Scientific classification
- Kingdom: Plantae
- Clade: Embryophytes
- Clade: Tracheophytes
- Clade: Spermatophytes
- Clade: Angiosperms
- Clade: Eudicots
- Order: Caryophyllales
- Family: Cactaceae
- Subfamily: Cactoideae
- Genus: Borzicactus
- Species: B. icosagonus
- Binomial name: Borzicactus icosagonus (Kunth) Britton & Rose
- Synonyms: Binghamia icosagona (Kunth) Backeb. 1936; Cactus icosagonus Kunth 1823; Cereus icosagonus (Kunth) DC. 1828; Cleistocactus icosagonus (Kunth) F.A.C.Weber 1904; Matucana icosagona (Kunth) Buxb. 1973; Seticereus icosagonus (Kunth) Backeb. 1937;

= Borzicactus icosagonus =

- Authority: (Kunth) Britton & Rose
- Conservation status: LC
- Synonyms: Binghamia icosagona , Cactus icosagonus , Cereus icosagonus , Cleistocactus icosagonus , Matucana icosagona , Seticereus icosagonus

Species of cactus

Borzicactus icosagonus is a species of cacti found in Ecuador and Peru.

==Description==
Borzicactus icosagonus grows as a shrub with prostrate to creeping or ascending shoots and forms large, low piles. The light green shoots reach a length of 20 to 60 centimeters with diameters of 3 to 5 centimeters. There are 8 to 21 low, rounded ribs, which are divided into cusps by furrows. The areoles on it are close together. Areoles capable of flowering are covered with numerous, fine, long bristles. The 25 to 60 golden yellow thorns are needle-like or bristly and 1 to 1.5 centimeters long.

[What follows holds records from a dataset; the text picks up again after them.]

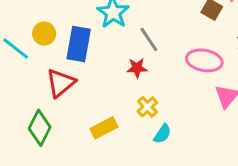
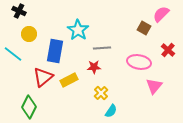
yellow circle: (44, 33) -> (29, 34), moved
gray line: (149, 39) -> (102, 48), turned -60
yellow rectangle: (104, 128) -> (69, 80), moved

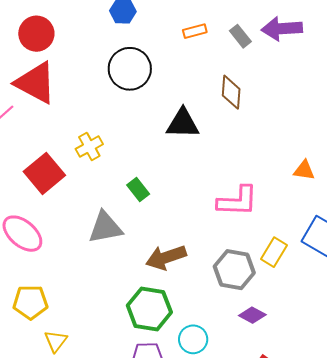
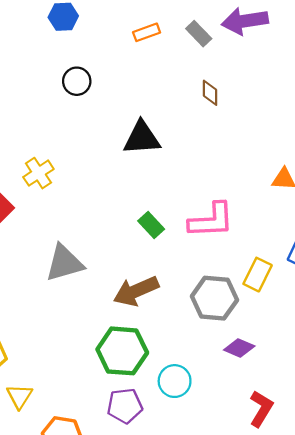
black circle: (130, 69) -> (77, 81), size x0.6
brown diamond: (231, 92) -> (210, 93), moved, size x0.7
green rectangle: (138, 189) -> (151, 225), moved

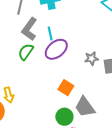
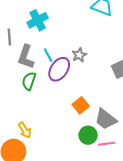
gray star: (91, 58) -> (79, 55), moved
orange square: (66, 88) -> (81, 105), turned 35

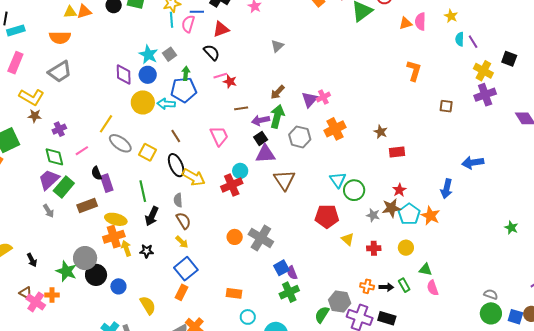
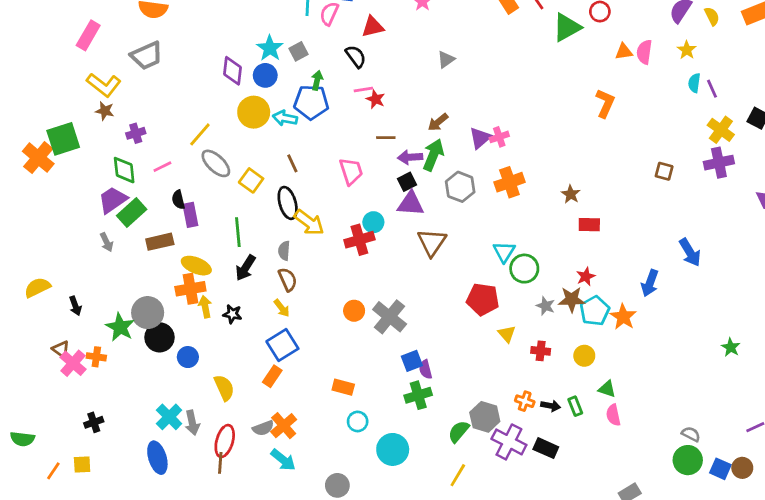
orange L-shape: (414, 71) -> (605, 103), moved
blue arrow: (473, 163) -> (690, 252), turned -120

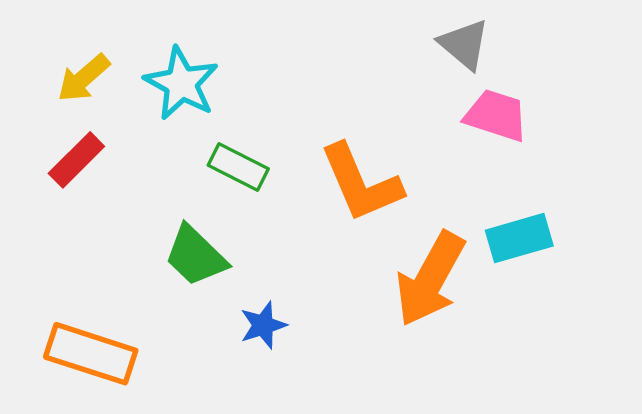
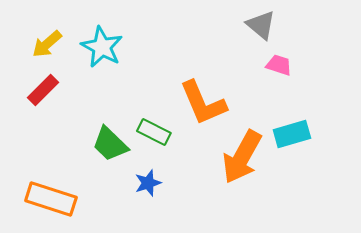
pink trapezoid: (496, 115) -> (279, 65), size x0.7
green rectangle: (238, 167) -> (154, 132), moved

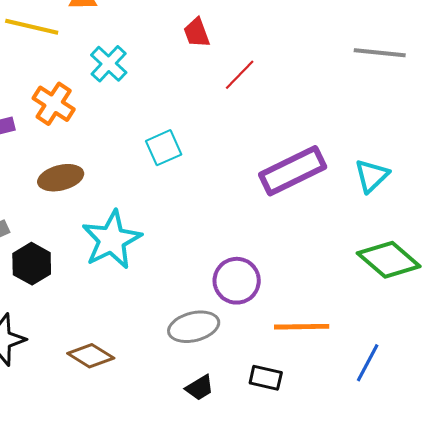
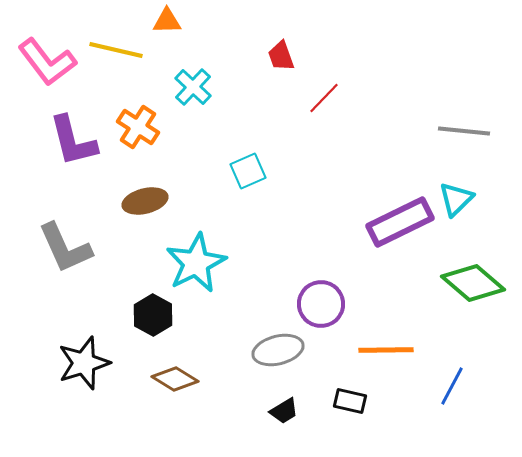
gray line: (380, 53) -> (464, 131), moved
purple rectangle: (293, 171) -> (400, 222), moved
black hexagon: (32, 264) -> (153, 315), moved

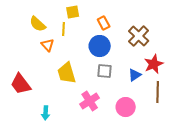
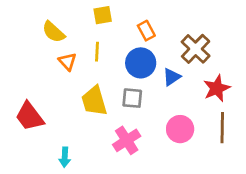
yellow line: (64, 29) -> (97, 52), moved
gray square: (105, 71) -> (132, 98), moved
blue triangle: (135, 75) -> (172, 77), moved
pink circle: (126, 107) -> (180, 129), moved

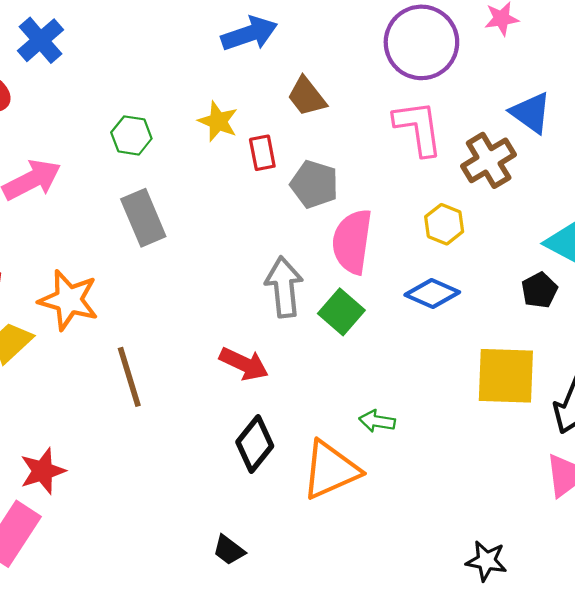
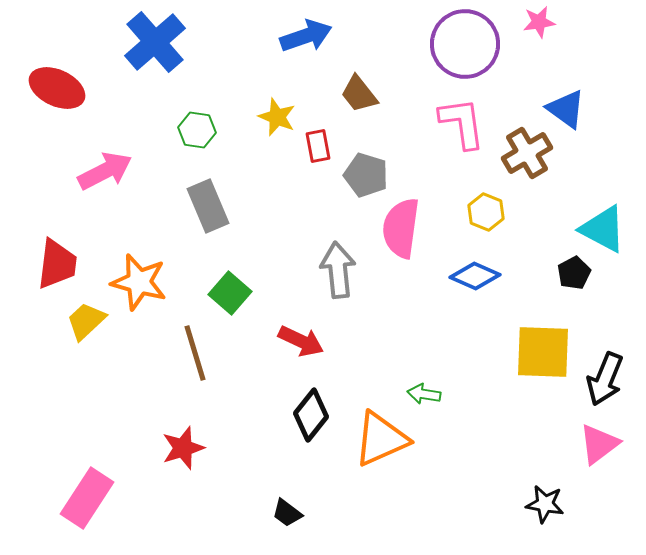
blue cross: (40, 40) -> (155, 42), moved, size x1.4
green square: (341, 312) -> (230, 293), moved
red star: (43, 471) -> (183, 448), moved
black star: (486, 561) -> (545, 504), moved

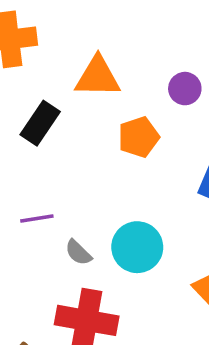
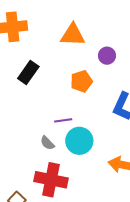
orange triangle: (98, 77) -> (73, 35), moved
purple line: (37, 219) -> (63, 120), moved

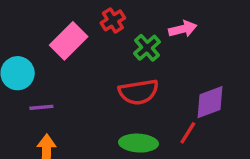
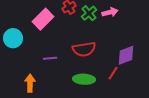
green cross: (147, 48) -> (89, 13), moved
purple line: (41, 107) -> (50, 58), moved

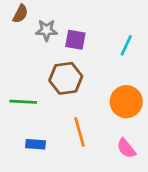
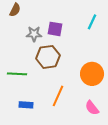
gray star: (47, 30) -> (34, 34), moved
cyan line: (126, 45) -> (92, 22), moved
orange line: (79, 132) -> (58, 96), turned 40

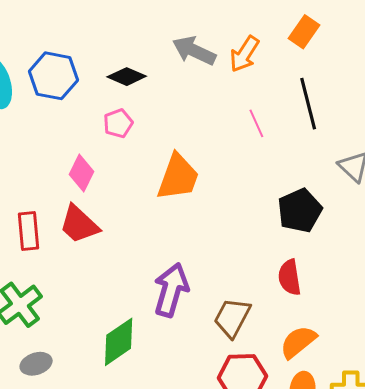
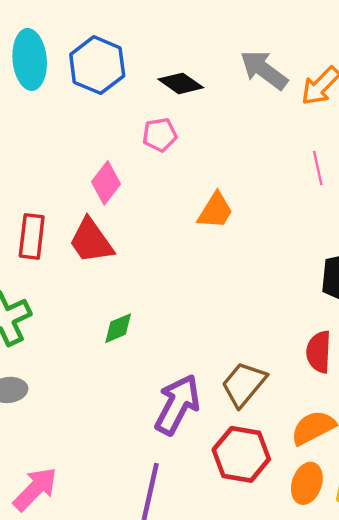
orange trapezoid: (178, 177) -> (215, 211), size x0.7
purple arrow: (171, 290) -> (177, 405), moved
green diamond: (119, 342) -> (118, 328), moved, size x0.6

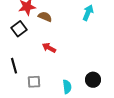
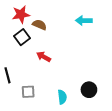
cyan arrow: (88, 13) -> (84, 21), turned -112
black square: (19, 29) -> (22, 37), moved

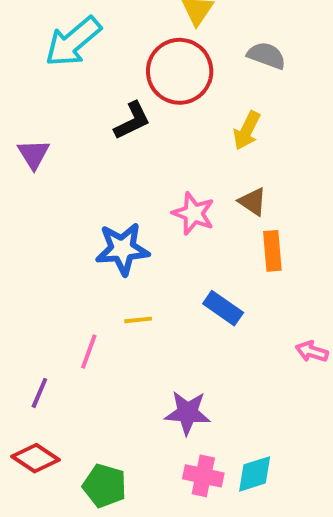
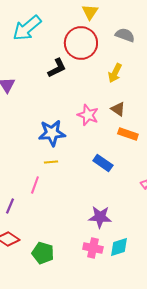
orange rectangle: (272, 251) -> (128, 134), turned -66
yellow line: (138, 320) -> (51, 162), moved
purple star: (187, 413) -> (100, 217), moved

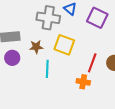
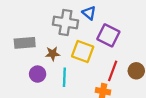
purple square: (97, 18) -> (108, 35), moved
purple circle: (12, 58) -> (38, 74), moved

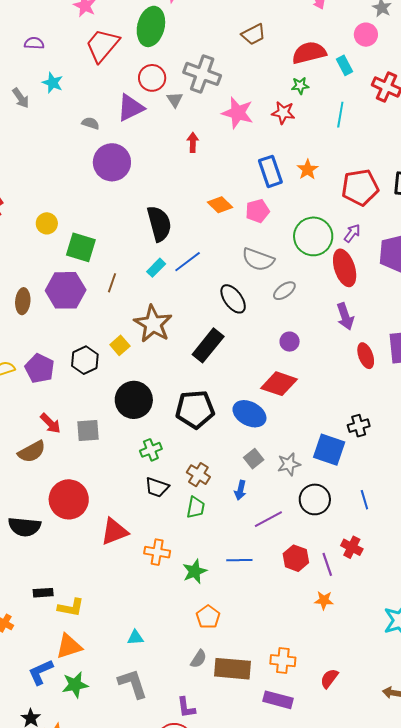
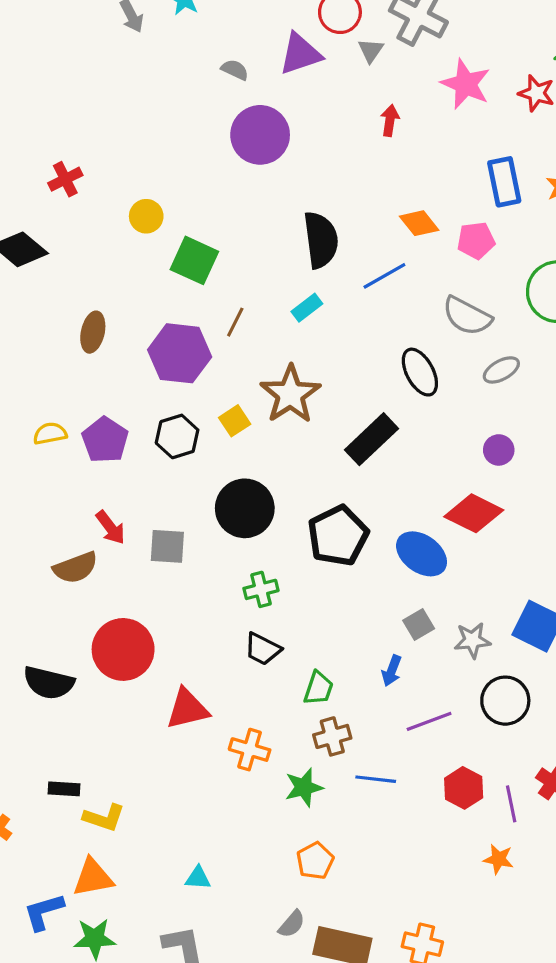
blue line: (188, 262) -> (384, 276), moved
purple hexagon: (66, 290) -> (180, 353), moved
black pentagon: (195, 409) -> (338, 536), turned -30
brown cross: (198, 475) -> (332, 736), moved, turned 35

The almost straight, crooked-edged, pink to scarlet to orange flowers are 7 to 8 centimeters long. Their pericarpel is covered with small scales with a few hairs. The spherical, green to yellow fruits reach a diameter of 2 to 4 centimeters and are often covered with a few hairs.

===Subspecies===
Accepted subspecies:

| Image | Name | Distribution |
|---|---|---|
|  | Borzicactus icosagonus subsp. humboldtii (Kunth) G.J.Charles | Peru. |
|  | Borzicactus icosagonus subsp. icosagonus | Ecuador to Peru |
|  | Borzicactus icosagonus subsp. roseiflorus (Buining) G.J.Charles | Ecuador |

==Distribution==
Borzicactus icosagonus is widespread in the Ecuadorian provinces of Azuay and Loja and in the Peruvian Piura region at altitudes of 1000 to 3000 meters.

==Taxonomy==
The first description as Cactus icosagonus was made in 1823 by Karl Sigismund Kunth. The specific epithet icosagonus is derived from the Greek words eikosi for 'twenty' and gonia for 'edge' and refers to the originally observed number of ribs of the species. Nathaniel Lord Britton and Joseph Nelson Rose placed the species in the genus Borzicactus in 1920. Further nomenclature synonyms are Cereus icosagonus (Kunth) DC. (1828), Cleistocactus icosagonus (Kunth) F.A.C.Weber (1904), Binghamia icosagona (Kunth) Backeb. (1936), Seticereus icosagonus (Kunth) Backeb. (1937) and Matucana icosagona (Kunth) Buxb. (1973).